• _Exercise directions_
Whenever "คะแนนและร" appears in a line, please copy that line from the data.

• _Entries shown_

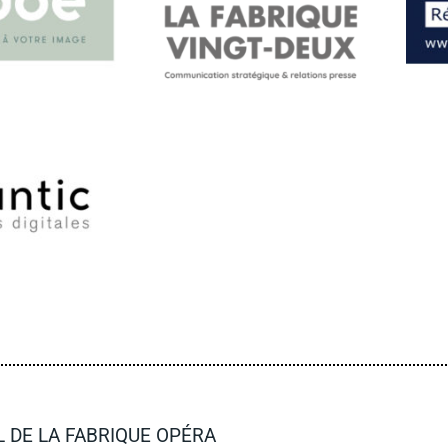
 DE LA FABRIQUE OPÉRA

...

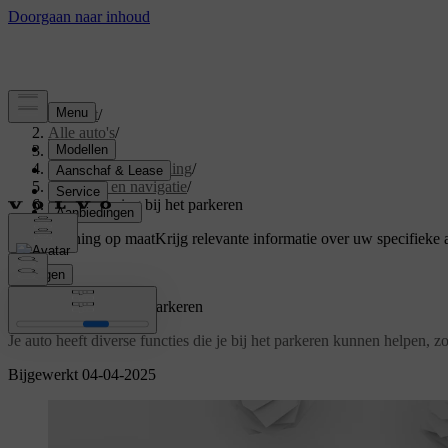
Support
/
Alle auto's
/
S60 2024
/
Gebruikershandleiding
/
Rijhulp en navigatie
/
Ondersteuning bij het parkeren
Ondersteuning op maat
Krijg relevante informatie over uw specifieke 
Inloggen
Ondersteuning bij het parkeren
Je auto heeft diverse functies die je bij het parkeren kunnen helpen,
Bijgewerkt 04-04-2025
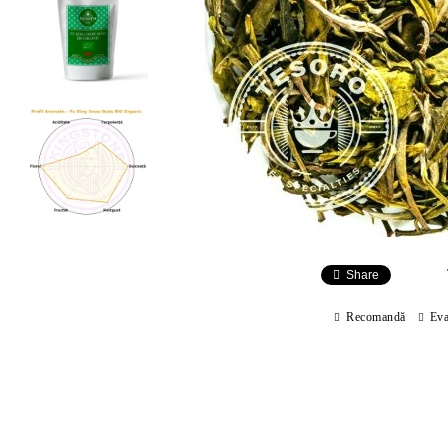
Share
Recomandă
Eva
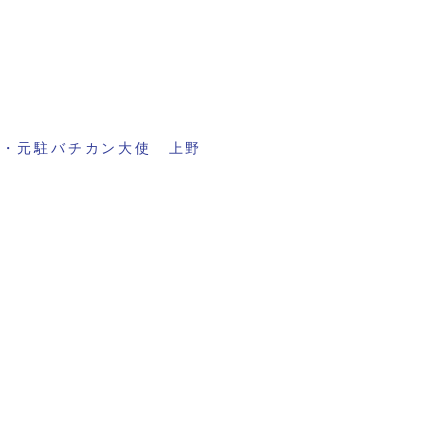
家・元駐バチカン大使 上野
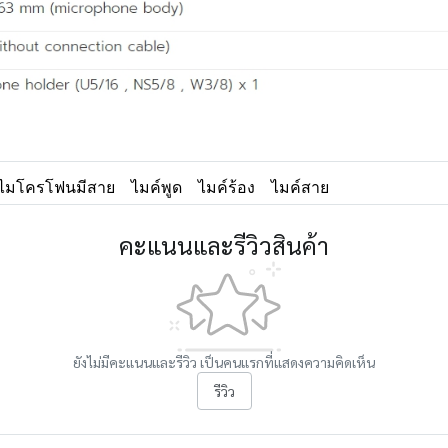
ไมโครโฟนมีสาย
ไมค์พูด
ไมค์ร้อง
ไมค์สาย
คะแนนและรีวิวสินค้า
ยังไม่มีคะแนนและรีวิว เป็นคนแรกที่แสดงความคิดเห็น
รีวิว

• _Response_
คะแนนและรีวิวสินค้า
ยังไม่มีคะแนนและรีวิว เป็นคนแรกที่แสดงความคิดเห็น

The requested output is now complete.